I love Asian fabric and I had these wonderful birds. I chopped the fabric to pieces, cut out the bird motifs and attached them with needle-turn appliqué. If you like handwork you can spend a lot of time doing this. I wasn't exceedingly precise because my plan was to quilt over the edges to blend them into the background. That plan worked out very well.
I mentioned that I love fussy cutting so I put the center together with eight triangles cut exactingly the same. It is important to sew the center points carefully to the place where seam allowances come together. If you press the seams all the same way they nest together on the back and form a flat, unseen flower. This presents another problem if you have open seams at the Y-seams. Somewhere you have to let the seams change direction and press. Some people say this is a no-no, but others find it doesn't affect the finished product. I have done it many times and am comfortable doing it. After all, you want both the center and the Y-seams to be perfect. Here is a close-up of the center kaleidoscope.

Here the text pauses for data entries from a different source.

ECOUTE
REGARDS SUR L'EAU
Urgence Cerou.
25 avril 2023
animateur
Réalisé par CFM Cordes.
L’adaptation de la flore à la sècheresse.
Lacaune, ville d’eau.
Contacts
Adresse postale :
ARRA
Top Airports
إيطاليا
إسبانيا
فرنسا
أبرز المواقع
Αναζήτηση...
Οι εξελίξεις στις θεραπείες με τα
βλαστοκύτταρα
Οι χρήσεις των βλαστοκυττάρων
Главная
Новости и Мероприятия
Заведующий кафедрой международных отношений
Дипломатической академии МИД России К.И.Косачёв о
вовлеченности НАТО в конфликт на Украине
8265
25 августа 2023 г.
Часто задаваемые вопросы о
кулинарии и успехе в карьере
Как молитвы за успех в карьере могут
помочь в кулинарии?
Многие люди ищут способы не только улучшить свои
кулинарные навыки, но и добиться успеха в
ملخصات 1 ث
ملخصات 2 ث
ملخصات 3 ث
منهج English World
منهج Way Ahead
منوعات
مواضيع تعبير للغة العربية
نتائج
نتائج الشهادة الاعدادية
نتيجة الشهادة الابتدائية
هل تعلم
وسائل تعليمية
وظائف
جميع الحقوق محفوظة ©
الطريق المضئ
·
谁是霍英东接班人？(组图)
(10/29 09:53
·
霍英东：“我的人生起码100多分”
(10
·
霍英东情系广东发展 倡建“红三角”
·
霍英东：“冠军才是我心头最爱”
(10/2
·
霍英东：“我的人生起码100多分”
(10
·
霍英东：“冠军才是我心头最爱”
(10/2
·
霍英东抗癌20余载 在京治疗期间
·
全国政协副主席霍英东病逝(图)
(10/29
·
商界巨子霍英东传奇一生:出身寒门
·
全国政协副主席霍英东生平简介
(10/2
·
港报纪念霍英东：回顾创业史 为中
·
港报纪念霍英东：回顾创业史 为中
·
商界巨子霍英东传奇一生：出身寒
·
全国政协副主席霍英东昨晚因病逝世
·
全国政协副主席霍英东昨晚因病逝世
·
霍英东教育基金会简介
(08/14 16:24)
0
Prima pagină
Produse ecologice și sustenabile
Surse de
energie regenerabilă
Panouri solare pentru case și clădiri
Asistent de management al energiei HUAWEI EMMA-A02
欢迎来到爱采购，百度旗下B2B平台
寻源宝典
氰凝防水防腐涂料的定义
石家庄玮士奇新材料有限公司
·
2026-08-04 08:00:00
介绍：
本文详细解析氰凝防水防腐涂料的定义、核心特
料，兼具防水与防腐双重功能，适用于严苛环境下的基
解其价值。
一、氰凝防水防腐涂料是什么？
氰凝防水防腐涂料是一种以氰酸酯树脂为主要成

At this point I was just beginning to learn to machine quilt. I did 1/4 inch lines in each diamond, breaking thread in every one. It was insane, and I thought I would wear out the quilt turning it four times for each diamond. The borders were also done with 1/4 inch straight lines. The black background was medium stippling. I am told that is a very difficult way to start, but I didn't know it at the time. By the time I finished this quilt I had just about decided I never wanted to machine quilt ever again. That has changed as you will see in future posts.